The Group of Twenty (G20) is therefore increasingly paying attention to leveraging more resources to finance infrastructure, including for developing countries, through the Investment and Infrastructure Working Group (IIWG) and the Development Working Group (DWG). Both groups have been exploring modalities to foster investment by addressing bottlenecks at the upstream and downstream levels. The IIWG has particularly focused on identifying strategies to leverage the significant resources of institutional investors, such as pension funds and sovereign wealth funds. The Turkish Presidency in 2015 is notably working on the enabling environment for private sector participation in infrastructure through the DWG, with a special focus on Low Income Developing Countries. Moreover, to reduce investment bottlenecks, the G20 Australian Presidency in 2014 created the new Global Infrastructure Hub to act as a platform for mobilising public and private finance for infrastructure, including in developing countries.

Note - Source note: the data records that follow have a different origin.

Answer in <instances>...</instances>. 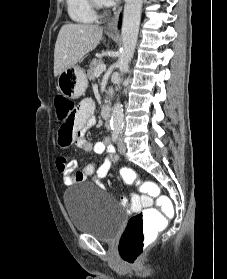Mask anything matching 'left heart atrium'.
<instances>
[{"label": "left heart atrium", "mask_w": 227, "mask_h": 279, "mask_svg": "<svg viewBox=\"0 0 227 279\" xmlns=\"http://www.w3.org/2000/svg\"><path fill=\"white\" fill-rule=\"evenodd\" d=\"M103 5H112L115 3L116 0H100Z\"/></svg>", "instance_id": "39dd6f15"}]
</instances>
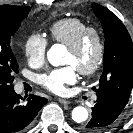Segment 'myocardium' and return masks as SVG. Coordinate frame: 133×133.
Segmentation results:
<instances>
[{
	"instance_id": "1",
	"label": "myocardium",
	"mask_w": 133,
	"mask_h": 133,
	"mask_svg": "<svg viewBox=\"0 0 133 133\" xmlns=\"http://www.w3.org/2000/svg\"><path fill=\"white\" fill-rule=\"evenodd\" d=\"M91 36L94 37L96 41L97 53L92 65L87 68L77 69L78 72L84 76H90L95 74L103 65L105 58V40L102 32L96 27L88 26L79 33V35L70 45L67 46L69 51L77 53L82 49L87 39Z\"/></svg>"
}]
</instances>
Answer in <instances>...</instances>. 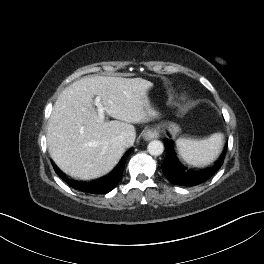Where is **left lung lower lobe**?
Wrapping results in <instances>:
<instances>
[{"mask_svg":"<svg viewBox=\"0 0 264 264\" xmlns=\"http://www.w3.org/2000/svg\"><path fill=\"white\" fill-rule=\"evenodd\" d=\"M167 152L162 164V170L169 181L175 185L194 186L208 180L222 166L226 154V147L215 164L206 170L194 171L184 167L175 156L173 144L168 139L164 140Z\"/></svg>","mask_w":264,"mask_h":264,"instance_id":"1","label":"left lung lower lobe"}]
</instances>
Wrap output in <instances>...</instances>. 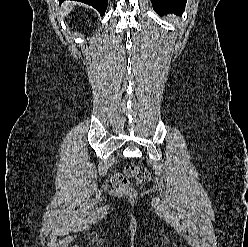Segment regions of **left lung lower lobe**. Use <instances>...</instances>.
<instances>
[{"label": "left lung lower lobe", "mask_w": 248, "mask_h": 247, "mask_svg": "<svg viewBox=\"0 0 248 247\" xmlns=\"http://www.w3.org/2000/svg\"><path fill=\"white\" fill-rule=\"evenodd\" d=\"M187 0H151L153 8L158 13H180L185 9Z\"/></svg>", "instance_id": "obj_1"}]
</instances>
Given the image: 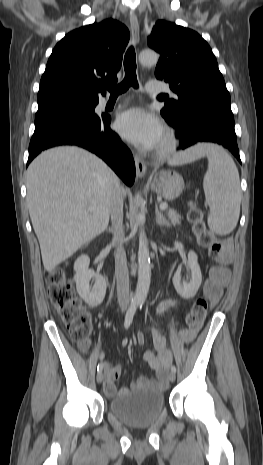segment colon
<instances>
[{
    "instance_id": "colon-1",
    "label": "colon",
    "mask_w": 263,
    "mask_h": 465,
    "mask_svg": "<svg viewBox=\"0 0 263 465\" xmlns=\"http://www.w3.org/2000/svg\"><path fill=\"white\" fill-rule=\"evenodd\" d=\"M189 221L192 224L198 243L208 250L211 257L221 254V244L204 223L202 212L192 205L189 211ZM48 296L56 313L62 319L70 336L82 348L90 343L91 316L77 297L75 290L63 269L53 270L47 280ZM208 308L205 296L198 298L186 316V324L191 331L198 328L204 319Z\"/></svg>"
}]
</instances>
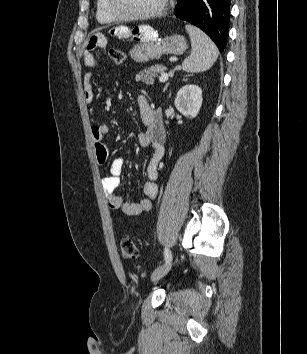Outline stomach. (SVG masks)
<instances>
[{
  "label": "stomach",
  "instance_id": "obj_1",
  "mask_svg": "<svg viewBox=\"0 0 307 354\" xmlns=\"http://www.w3.org/2000/svg\"><path fill=\"white\" fill-rule=\"evenodd\" d=\"M130 31H134V38L131 39L136 42L131 57L139 63L158 59L165 54L180 55L187 49L185 38L178 34L158 39L157 32L149 25H140Z\"/></svg>",
  "mask_w": 307,
  "mask_h": 354
}]
</instances>
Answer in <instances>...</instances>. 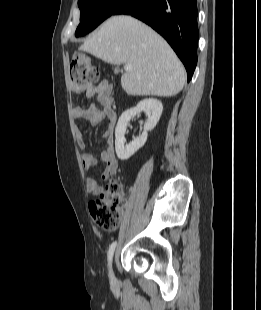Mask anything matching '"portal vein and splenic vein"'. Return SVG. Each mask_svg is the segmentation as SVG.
Wrapping results in <instances>:
<instances>
[{"instance_id":"portal-vein-and-splenic-vein-1","label":"portal vein and splenic vein","mask_w":261,"mask_h":310,"mask_svg":"<svg viewBox=\"0 0 261 310\" xmlns=\"http://www.w3.org/2000/svg\"><path fill=\"white\" fill-rule=\"evenodd\" d=\"M125 71H130L132 69L131 65L126 64L124 66Z\"/></svg>"}]
</instances>
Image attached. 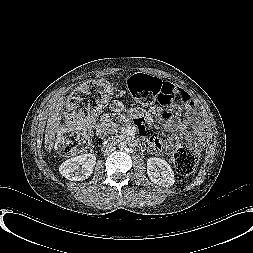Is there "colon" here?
Masks as SVG:
<instances>
[{
  "label": "colon",
  "mask_w": 253,
  "mask_h": 253,
  "mask_svg": "<svg viewBox=\"0 0 253 253\" xmlns=\"http://www.w3.org/2000/svg\"><path fill=\"white\" fill-rule=\"evenodd\" d=\"M126 84L130 95L141 104L170 105L178 101L173 85L152 75L129 74ZM112 95L113 87L105 80L85 82L74 91L67 103L65 124L59 130L57 149L61 154L69 156L86 149L90 139L89 123ZM173 161L177 173L187 176L198 162V153L182 146L175 151Z\"/></svg>",
  "instance_id": "5ec220e1"
}]
</instances>
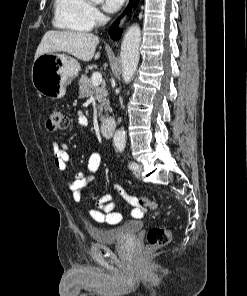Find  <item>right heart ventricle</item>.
Listing matches in <instances>:
<instances>
[{
	"instance_id": "e07e8e85",
	"label": "right heart ventricle",
	"mask_w": 247,
	"mask_h": 296,
	"mask_svg": "<svg viewBox=\"0 0 247 296\" xmlns=\"http://www.w3.org/2000/svg\"><path fill=\"white\" fill-rule=\"evenodd\" d=\"M88 5V0H54V26L74 32L90 31L93 25L87 15Z\"/></svg>"
}]
</instances>
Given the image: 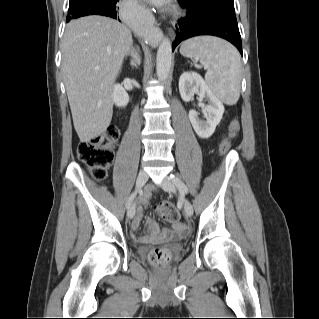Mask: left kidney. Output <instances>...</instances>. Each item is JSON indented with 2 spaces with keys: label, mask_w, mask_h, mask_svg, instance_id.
<instances>
[{
  "label": "left kidney",
  "mask_w": 319,
  "mask_h": 319,
  "mask_svg": "<svg viewBox=\"0 0 319 319\" xmlns=\"http://www.w3.org/2000/svg\"><path fill=\"white\" fill-rule=\"evenodd\" d=\"M179 92L181 98L186 102L190 101L194 94H198L200 99H208L209 104L202 107L206 114V121L201 120L195 110L189 111V119L199 137L209 138L222 119L224 105L196 72L182 73L179 79Z\"/></svg>",
  "instance_id": "obj_1"
}]
</instances>
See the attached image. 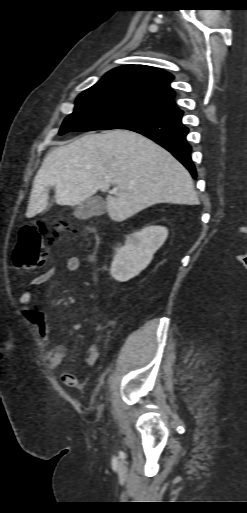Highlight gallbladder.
Returning <instances> with one entry per match:
<instances>
[{"label": "gallbladder", "instance_id": "bac80fb5", "mask_svg": "<svg viewBox=\"0 0 247 513\" xmlns=\"http://www.w3.org/2000/svg\"><path fill=\"white\" fill-rule=\"evenodd\" d=\"M106 212V204L101 197L93 196L87 198L74 210V216L80 220H87L93 216H101Z\"/></svg>", "mask_w": 247, "mask_h": 513}]
</instances>
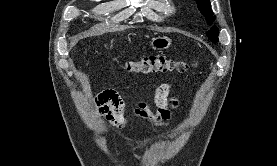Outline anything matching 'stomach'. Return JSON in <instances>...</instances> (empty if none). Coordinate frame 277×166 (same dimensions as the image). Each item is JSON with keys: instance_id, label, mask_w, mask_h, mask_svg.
<instances>
[{"instance_id": "0dacf381", "label": "stomach", "mask_w": 277, "mask_h": 166, "mask_svg": "<svg viewBox=\"0 0 277 166\" xmlns=\"http://www.w3.org/2000/svg\"><path fill=\"white\" fill-rule=\"evenodd\" d=\"M150 46L157 51L168 49L171 46V39L168 37H156L152 39Z\"/></svg>"}]
</instances>
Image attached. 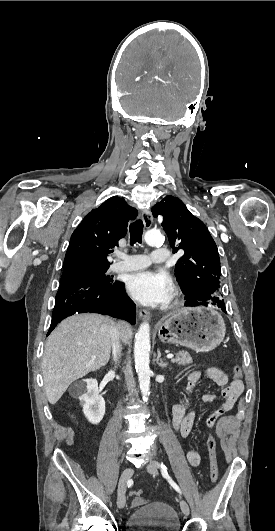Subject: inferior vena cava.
<instances>
[{"label": "inferior vena cava", "mask_w": 275, "mask_h": 531, "mask_svg": "<svg viewBox=\"0 0 275 531\" xmlns=\"http://www.w3.org/2000/svg\"><path fill=\"white\" fill-rule=\"evenodd\" d=\"M111 333V345H112V355L114 357L115 363L120 359L122 355V345H121V335L118 325L111 323L110 327Z\"/></svg>", "instance_id": "obj_1"}]
</instances>
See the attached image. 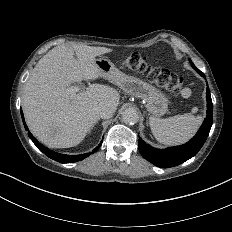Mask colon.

To contribute to these global efforts, this report maps, measures and describes the activities of major development partners in financing infrastructure of developing countries, namely Official Development Assistance (ODA)-eligible recipient countries. While it gives a general overview of their infrastructure financing, it also focuses on development co-operation that concern mobilising private sector resources. The report includes data on the 50 major development partners that report to the Organisation for Economic Co-operation and Development (OECD) Development Assistance Committee (DAC) at the activity level and in a harmonised manner. Furthermore, it provides estimates of official support by emerging economies that are playing key roles in development co-operation for infrastructure in other developing countries. The data mainly focus on Official Development Finance (ODF) of 2013 by bilateral and multilateral development partners, mostly in disbursements instead of commitments.

Key findings for 2013 include the following:

  • Total infrastructure investments in developing countries amounted to roughly USD 1 trillion a year, of which more than half was financed by developing country governments and a third by the private sector.

  • Official development partners generally financed 6-7% of infrastructure investments, which amounted to about USD 60 billion.

  • Of the development partner financing, 46% was from bilaterals and 54% from multilaterals.

  • Among development partners, China, India, Turkey and Arab partners provided about 13% of total official support for infrastructure through south-south development co-operation.

  • Among those reporting to the DAC, the top 10 development partners, which included multilaterals, G7 countries and Korea, provided over 80% of ODF to infrastructure.

  • Asia received half of ODF for infrastructure, Africa 28%, Americas 12% and Europe 10%.

  • Lower Middle Income Countries received 43% of ODF to infrastructure, Upper Middle Income Countries 33%, and Low Income Countries 24%.

  • Transport received 45% of ODF to infrastructure, followed by energy at 32%, water and sanitation at 19%, and communications at 4%.

  • Support for green infrastructure was 37% of ODF to infrastructure.

  • USD 34 billion was provided by development partners to support the enabling environment, both within infrastructure sectors and beyond for the general investment climate.

  • Development Finance Institutions provided equity and loans of USD 5.9 billion to the private sector for infrastructure, mostly in UMICs.

  • Development partners are also supporting Public-Private Initiatives such as Project Preparation Facilities, Project Facilitations Platforms and Blended Finance operations to leverage private investment for infrastructure.

This report presents comprehensive and generally harmonised data on financing for infrastructure by official development partners, mostly based on annual disbursements. By giving an overview of infrastructure financing comparable with annual expenditures or financing requirements for infrastructure, the expectation is to facilitate discussions on a more effective use of scarce public funds in filling the large infrastructure gap, which is crucial for developing countries to achieve sustainable development.


This report was received by the G20 Finance Ministers and Central Bank Governors at their meeting of 4-5 September in Ankara, Turkey.